I work at an after school program in St. Pete that caters to what would be defined as inner city youth.  I’ll admit it was a challenge at first because I’ve raised my own children and felt I was done with being the influence to a young mind.  The first week was a time of acclimation and adjustment to the way things worked.  The kids assessed me and determined if I would be a good fit for their little world of snacks, play time, and bonding.  On Monday of the second week, I was greeted with hello’s and a few hugs and I realized I had passed the test.  Now was a time to claim my place as a trusting authority figure in their lives.  I feel I have accomplished that as well.

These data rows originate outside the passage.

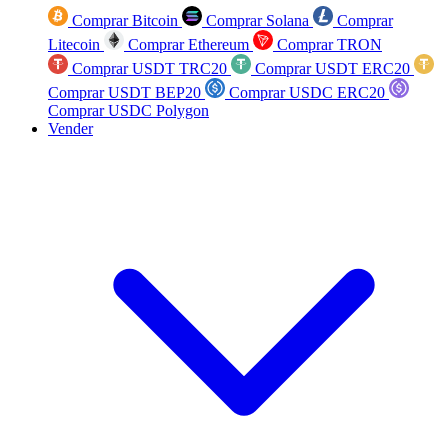
Comprar Bitcoin
Comprar Solana
Comprar
Litecoin
Comprar Ethereum
Comprar TRON
Comprar USDT TRC20
Comprar USDT ERC20
Comprar USDT BEP20
Comprar USDC ERC20
Comprar USDC Polygon
Vender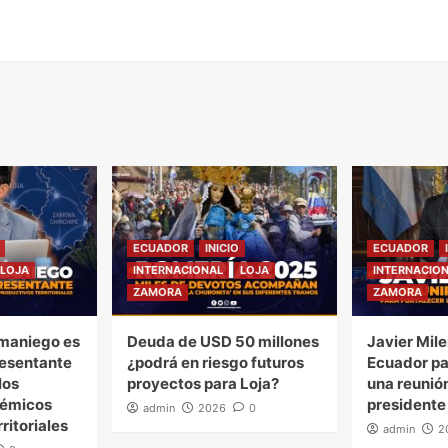
ECUADOR
INICIO
ECUADOR
LOJA
INTERNACIONAL
LOJA
INTERNACIO
ZAMORA
ZAMORA
maniego es
Deuda de USD 50 millones
Javier Mile
esentante
¿podrá en riesgo futuros
Ecuador pa
los
proyectos para Loja?
una reunión
démicos
presidente
admin
2026
0
ritoriales
admin
2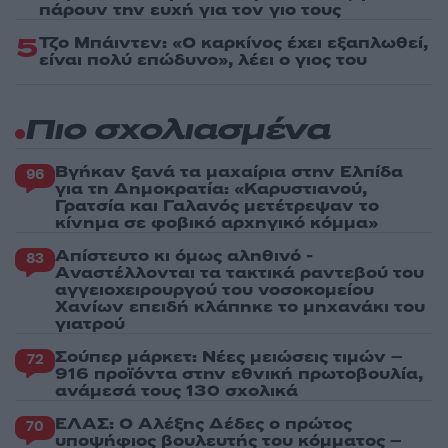
πάρουν την ευχή για τον γιο τους
5
Τζο Μπάιντεν: «Ο καρκίνος έχει εξαπλωθεί,
είναι πολύ επώδυνο», λέει ο γιος του
Πιο σχολιασμένα
Βγήκαν ξανά τα μαχαίρια στην Ελπίδα
96
για τη Δημοκρατία: «Καρυστιανού,
Γρατσία και Γαλανός μετέτρεψαν το
κίνημα σε φοβικό αρχηγικό κόμμα»
Απίστευτο κι όμως αληθινό -
83
Aναστέλλονται τα τακτικά ραντεβού του
αγγειοχειρουργού του νοσοκομείου
Χανίων επειδή κλάπηκε το μηχανάκι του
γιατρού
Σούπερ μάρκετ: Νέες μειώσεις τιμών –
72
916 προϊόντα στην εθνική πρωτοβουλία,
ανάμεσά τους 130 σχολικά
ΕΛΑΣ: Ο Αλέξης Δέδες ο πρώτος
70
υποψήφιος βουλευτής του κόμματος –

When Friday came around, I was mentally and physically exhausted from my first full week of being back at work after a year long hiatus for Grad school.  It was Hip Hop Friday.  Prior to starting the class, the instructor asked the children to fill out a questionnaire.  I knew this would be a brief reprieve, some quiet time.  One of the kids, a petite and bubbly little girl aged 10, approached me and told me she couldn’t read. At first I thought she was kidding and just didn’t want to fill out the questionnaire.  I looked at her and said, “you can’t read?”  Her response, “no, Ma’am.”  I still couldn’t process what she was saying so I asked, “why can’t you read?”  Her answer was quiet and she suddenly became shy, “because my teachers never taught me.”  I was floored.  I proceeded to take her into the other room to help her, and quickly realized she really couldn’t read.  She couldn’t even sound out the words.  My heart sank.  How can a country that is as developed and technologically progressive as this one have illiterate children and adults?  How is it that we do not place as much emphasis on education as we do on the frivolous things that make our consumerist society so oblivious?  Reading is the gateway to all things.  Reading could take that young girl on countless amazing journeys that enable her to forget the hard times she faces every day.  Our culture is more obsessed with teaching children what kinds of clothes to wear, electronic gadgets to own, and what kinds of material possessions to strive for than how to expand the mind through learning.  What they are not taught, is how to reach for their goals through education.  What blows my mind the most is how a parent could let that go unchecked.  Even if that parent cannot read, encouraging their child to gain that knowledge should be paramount!

That is all.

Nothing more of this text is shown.